[EXERCISE DATA Boundary: Start]
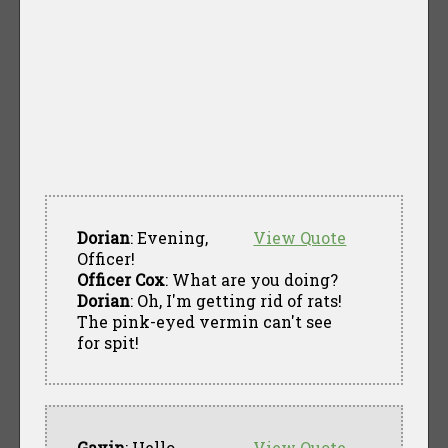
Dorian
: Evening,
View Quote
Officer!
Officer Cox
: What are you doing?
Dorian
: Oh, I'm getting rid of rats!
The pink-eyed vermin can't see
for spit!
Gavin
: Hello
View Quote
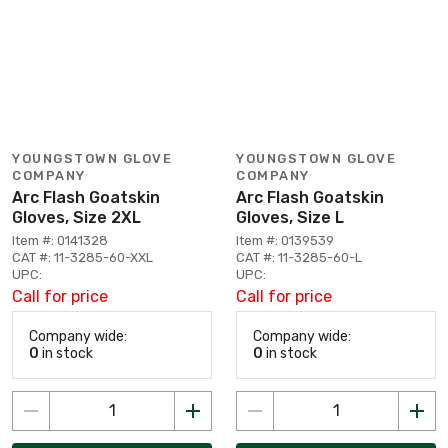
YOUNGSTOWN GLOVE
YOUNGSTOWN GLOVE
COMPANY
COMPANY
Arc Flash Goatskin
Arc Flash Goatskin
Gloves, Size 2XL
Gloves, Size L
Item #: 0141328
Item #: 0139539
CAT #: 11-3285-60-XXL
CAT #: 11-3285-60-L
UPC:
UPC:
Call for price
Call for price
Company wide:
Company wide:
0
in stock
0
in stock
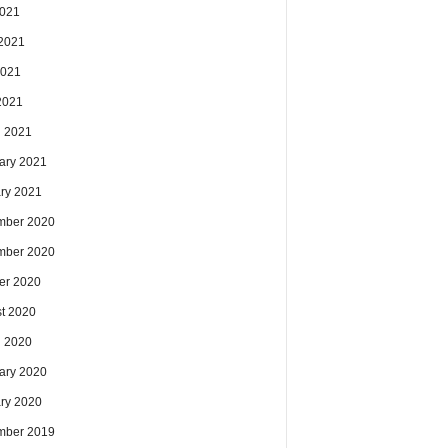
2021
2021
2021
 2021
 2021
ary 2021
ry 2021
mber 2020
mber 2020
er 2020
t 2020
 2020
ary 2020
ry 2020
mber 2019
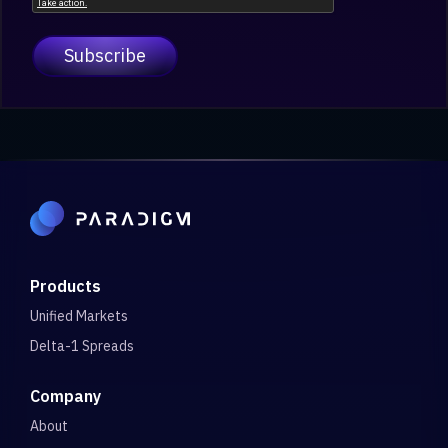
Products
Unified Markets
Delta-1 Spreads
Company
About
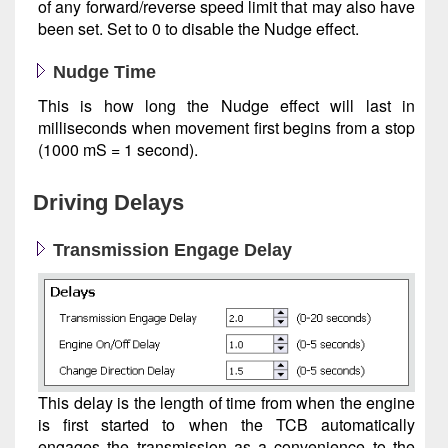
of any forward/reverse speed limit that may also have
been set. Set to 0 to disable the Nudge effect.
Nudge Time
This is how long the Nudge effect will last in
milliseconds when movement first begins from a stop
(1000 mS = 1 second).
Driving Delays
Transmission Engage Delay
This delay is the length of time from when the engine
is first started to when the TCB automatically
engages the transmission as a convenience to the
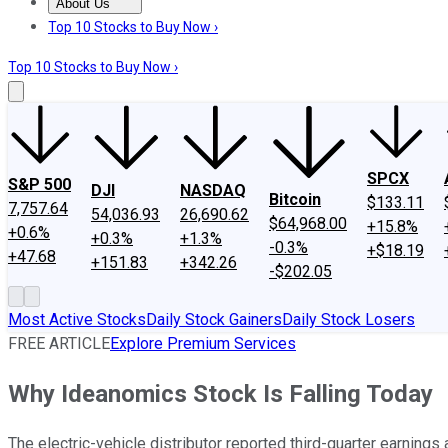
About Us
About Us
Contact Us
Investing Philosophy
Motley Fool Mo
Top 10 Stocks to Buy Now ›
Top 10 Stocks to Buy Now ›
SPCX
S&P 500
DJI
NASDAQ
Bitcoin
$133.11
7,757.64
54,036.93
26,690.62
$64,968.00
+15.8%
+0.6%
+0.3%
+1.3%
-0.3%
+$18.19
+47.68
+151.83
+342.26
-$202.05
Most Active Stocks
Daily Stock Gainers
Daily Stock Losers
FREE ARTICLE
Explore Premium Services
Why Ideanomics Stock Is Falling Today
The electric-vehicle distributor reported third-quarter earnings 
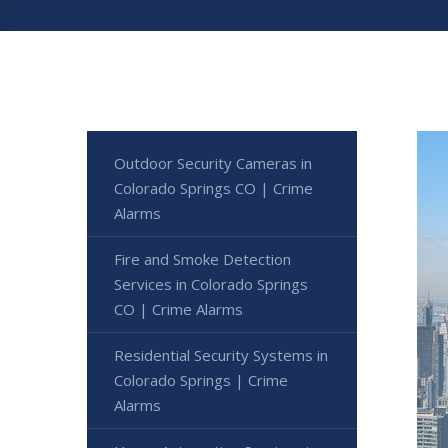
Outdoor Security Cameras in
Colorado Springs CO | Crime
Alarms
Fire and Smoke Detection
Services in Colorado Springs
CO | Crime Alarms
Residential Security Systems in
Colorado Springs | Crime
Alarms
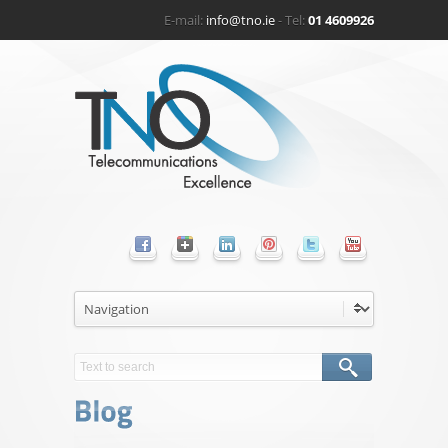
E-mail:
info@tno.ie
- Tel:
01 4609926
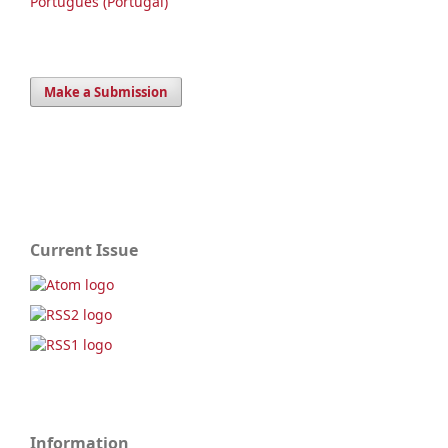
Português (Portugal)
Make a Submission
Current Issue
Information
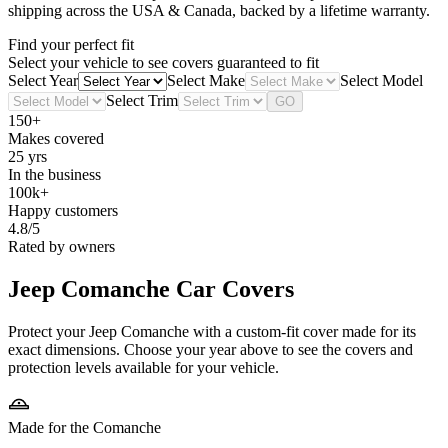
shipping across the USA & Canada, backed by a lifetime warranty.
Find your perfect fit
Select your vehicle to see covers guaranteed to fit
Select Year
Select Make
Select Model
Select Trim
GO
150+
Makes covered
25 yrs
In the business
100k+
Happy customers
4.8/5
Rated by owners
Jeep Comanche
Car Covers
Protect your Jeep Comanche with a custom-fit cover made for its
exact dimensions. Choose your year above to see the covers and
protection levels available for your vehicle.
Made for the Comanche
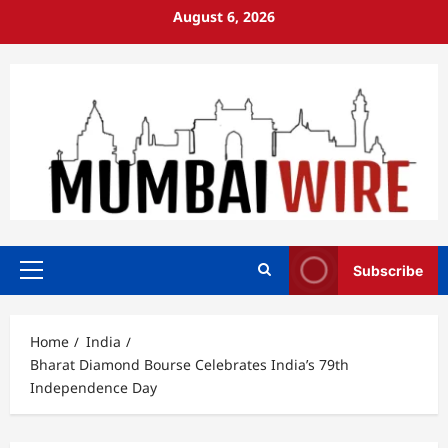
Skip
August 6, 2026
to
content
Subscribe
Primary
Menu
Home
India
Bharat Diamond Bourse Celebrates India’s 79th
Independence Day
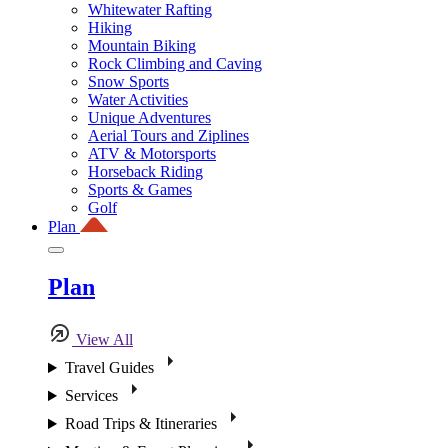
Whitewater Rafting
Hiking
Mountain Biking
Rock Climbing and Caving
Snow Sports
Water Activities
Unique Adventures
Aerial Tours and Ziplines
ATV & Motorsports
Horseback Riding
Sports & Games
Golf
Plan
Plan
View All
Travel Guides
Services
Road Trips & Itineraries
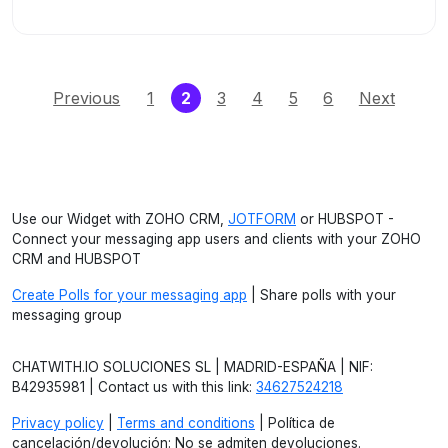
(current)
Previous
1
2
3
4
5
6
Next
Use our Widget with ZOHO CRM,
JOTFORM
or HUBSPOT -
Connect your messaging app users and clients with your ZOHO
CRM and HUBSPOT
Create Polls for your messaging app
| Share polls with your
messaging group
CHATWITH.IO SOLUCIONES SL | MADRID-ESPAÑA | NIF:
B42935981 | Contact us with this link:
34627524218
Privacy policy
|
Terms and conditions
| Política de
cancelación/devolución: No se admiten devoluciones.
[EXERCISE DATA Boundary: End]
Look through the data above. Each line containing the word "when" needs to be copied.

**THE ANSWER:**
milliseconds when movement first begins from a stop
This delay is the length of time from when the engine
is first started to when the TCB automatically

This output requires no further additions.